Life in one language feels normal and feels comfortable. In my life, pretty much everyone speaks the same language as I do, and there’s plenty of material to read in my own language, and so learning to understand a second language as well seems as though it would be a pleasant but superfluous extravagance.
However, I have a suspicion that that’s a feeling which turns out to be entirely illusory once a second language has really been grasped.
Let’s take German. I began learning German with the sense that it might someday allow me to read some of Nietzsche’s writing in the original language, and that seemed like a good enough reason. Also, German seemed like it would be easier for an English speaker to learn than Russian or Mandarin, the two languages I was studying before German, and so it felt like it would be a nice way to give myself a little break.

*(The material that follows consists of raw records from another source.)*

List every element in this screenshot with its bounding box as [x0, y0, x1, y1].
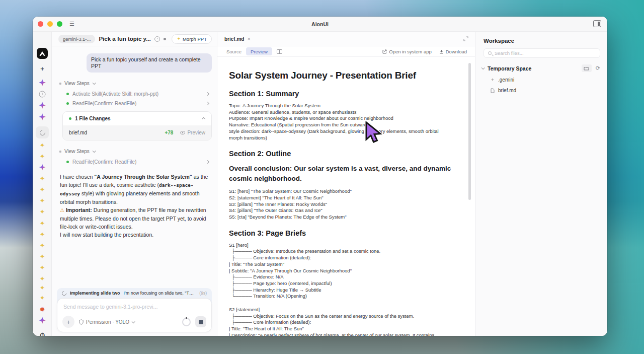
gemini-spark-icon[interactable]: [39, 164, 46, 171]
close-icon[interactable]: ×: [247, 36, 250, 42]
skill-badge[interactable]: ✦ Morph PPT: [172, 34, 212, 44]
view-steps-toggle[interactable]: View Steps: [59, 81, 212, 86]
success-dot: [66, 102, 69, 105]
open-folder-button[interactable]: [582, 64, 592, 72]
model-tab[interactable]: gemini-3.1-...: [58, 35, 95, 43]
minimize-window-button[interactable]: [47, 21, 53, 27]
titlebar: ☰ AionUi: [33, 17, 607, 32]
sparkle-icon[interactable]: ✦: [40, 253, 45, 260]
success-dot: [69, 117, 71, 120]
workspace-panel: Workspace Search files... Temporary Spac…: [475, 32, 607, 336]
sparkle-icon[interactable]: ✦: [40, 295, 45, 301]
doc-line: ├───── Core information (detailed):: [229, 319, 445, 326]
spinner-icon: [61, 290, 67, 297]
step-readfile[interactable]: ReadFile(Confirm: ReadFile): [58, 99, 212, 108]
file-changes-header[interactable]: 1 File Changes: [63, 112, 211, 125]
gemini-spark-icon[interactable]: [39, 79, 46, 86]
task-status-detail: I'm now focusing on slide two, "The Hea.…: [124, 291, 196, 296]
preview-tab[interactable]: Preview: [246, 47, 272, 55]
chevron-right-icon: [206, 102, 209, 105]
doc-conclusion: Overall conclusion: Our solar system is …: [229, 164, 455, 183]
zoom-window-button[interactable]: [57, 21, 62, 27]
permission-selector[interactable]: Permission · YOLO: [79, 319, 134, 325]
split-view-icon[interactable]: [277, 49, 282, 54]
doc-line: ├───── Objective: Introduce the presenta…: [229, 248, 445, 255]
sparkle-icon[interactable]: ✦: [40, 197, 45, 204]
document-scrollbar[interactable]: [468, 63, 471, 200]
chevron-down-icon: [93, 149, 96, 153]
folder-icon: [584, 66, 589, 70]
permission-label: Permission · YOLO: [86, 319, 129, 325]
burst-icon[interactable]: ✹: [40, 306, 45, 313]
message-input[interactable]: Send message to gemini-3.1-pro-previ... …: [57, 298, 212, 332]
workspace-root-row[interactable]: Temporary Space ⟳: [481, 64, 600, 72]
file-name: brief.md: [69, 130, 87, 135]
open-in-system-app-button[interactable]: Open in system app: [382, 49, 432, 54]
sparkle-icon[interactable]: ✦: [40, 264, 45, 271]
chevron-down-icon: [481, 66, 485, 69]
preview-button[interactable]: Preview: [180, 130, 205, 135]
step-readfile[interactable]: ReadFile(Confirm: ReadFile): [58, 157, 212, 167]
success-dot: [66, 93, 69, 95]
doc-line: S2 [statement]: [229, 307, 445, 313]
download-button[interactable]: Download: [439, 49, 467, 54]
sparkle-icon[interactable]: ✦: [40, 285, 45, 291]
open-app-label: Open in system app: [389, 49, 432, 54]
search-placeholder: Search files...: [495, 50, 524, 56]
doc-line: └───── Transition: N/A (Opening): [229, 293, 445, 300]
history-clock-icon[interactable]: [39, 91, 46, 98]
attach-button[interactable]: +: [62, 316, 74, 328]
context-usage-ring: [182, 318, 191, 326]
tree-item-gemini[interactable]: + .gemini: [491, 77, 607, 83]
source-tab[interactable]: Source: [226, 49, 242, 54]
sparkle-icon[interactable]: ✦: [40, 275, 45, 282]
message-text: I have chosen: [60, 174, 94, 180]
warning-icon: ⚠: [60, 207, 64, 213]
message-text: I will now start building the presentati…: [60, 232, 153, 238]
chevron-up-icon: [202, 117, 205, 121]
search-files-input[interactable]: Search files...: [484, 48, 600, 58]
close-window-button[interactable]: [38, 21, 43, 27]
gemini-spark-icon[interactable]: [39, 102, 46, 109]
doc-line: Topic: A Journey Through the Solar Syste…: [229, 103, 445, 109]
sparkle-icon[interactable]: ✦: [40, 153, 45, 160]
sparkle-icon[interactable]: ✦: [40, 175, 45, 182]
document-content: Solar System Journey - Presentation Brie…: [217, 58, 475, 336]
refresh-icon[interactable]: ⟳: [596, 65, 600, 71]
step-activate-skill[interactable]: Activate Skill(Activate Skill: morph-ppt…: [58, 89, 212, 99]
expand-plus-icon: +: [491, 77, 495, 83]
search-icon: [488, 51, 492, 55]
tab-brief-md[interactable]: brief.md ×: [224, 36, 251, 42]
task-duration: (9s): [199, 291, 207, 296]
tree-item-brief-md[interactable]: brief.md: [491, 88, 607, 93]
settings-gear-icon[interactable]: ⚙: [39, 332, 45, 336]
gemini-spark-icon[interactable]: [39, 317, 46, 324]
new-chat-button[interactable]: +: [40, 65, 44, 72]
step-label: ReadFile(Confirm: ReadFile): [72, 159, 136, 165]
bullet-dot: [59, 83, 61, 85]
window-title: AionUi: [33, 21, 607, 27]
sparkle-icon[interactable]: ✦: [40, 208, 45, 215]
timer-icon[interactable]: [154, 36, 160, 42]
document-panel: brief.md × Source Preview Open in system…: [217, 32, 475, 336]
file-change-row[interactable]: brief.md +78 Preview: [63, 125, 211, 140]
menu-icon[interactable]: ☰: [69, 21, 74, 27]
view-steps-toggle[interactable]: View Steps: [59, 149, 212, 154]
stop-button[interactable]: [195, 316, 206, 327]
chevron-right-icon: [206, 92, 209, 96]
expand-icon[interactable]: [463, 36, 469, 42]
sparkle-icon[interactable]: ✦: [40, 142, 45, 149]
chevron-right-icon: [206, 160, 209, 164]
sparkle-icon[interactable]: ✦: [40, 231, 45, 238]
sparkle-icon[interactable]: ✦: [40, 186, 45, 193]
panel-toggle-icon[interactable]: [593, 20, 601, 27]
gemini-spark-icon[interactable]: [39, 113, 46, 120]
doc-line: Style direction: dark--space-odyssey (Da…: [229, 128, 445, 141]
file-changes-title: 1 File Changes: [75, 116, 111, 121]
chevron-down-icon: [132, 320, 135, 323]
doc-line: | Title: "The Solar System": [229, 261, 445, 268]
sparkle-icon[interactable]: ✦: [40, 242, 45, 249]
app-logo[interactable]: [37, 48, 48, 59]
sparkle-icon[interactable]: ✦: [40, 220, 45, 227]
active-task-spinner[interactable]: [36, 126, 49, 138]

When I was a few months into learning German, I began to realize that some of my friends who have gone further down the academic path than I have were wishing that they could take some time to study German, because of the scholarly works that would become available to them, and honestly I felt guilty because I wasn’t all that enthusiastic about the language at the time. But with the passing of weeks I started to realize some of the resources that would be available to me when I became comfortable with German, and so I began to get a little bit excited about some of the scholarly literature that will be available for me to read once I have more German.
And then as time has continued to pass, my excitement has grown and my ambitions have expanded. I could read the fierce debates of the German enlightenment. I could read the phenomenologists, and the Frankfurt school. Maybe I could read poetry, novels, plays, great works of the past.
There are so many things written in German that are either untranslated or only available in translation at a very steep price. To be able to swim freely in the literature of the German language, without needing to rely on translations and English language resources, is the advantage of the person who is not trapped in a single language.
If there was ever a time for knowing only one language, it is now, and it is English. The vast array of writings and translations available, especially with the aid of the internet, is beyond what any other language has ever had, I think. And yet even still, there are intellectual riches beyond our linguistic borders that we can hardly dream of before we catch a glimpse of them.
Read good books in English. But also focus on learning other languages. That combination will lead to a powerful intellectual armory over time.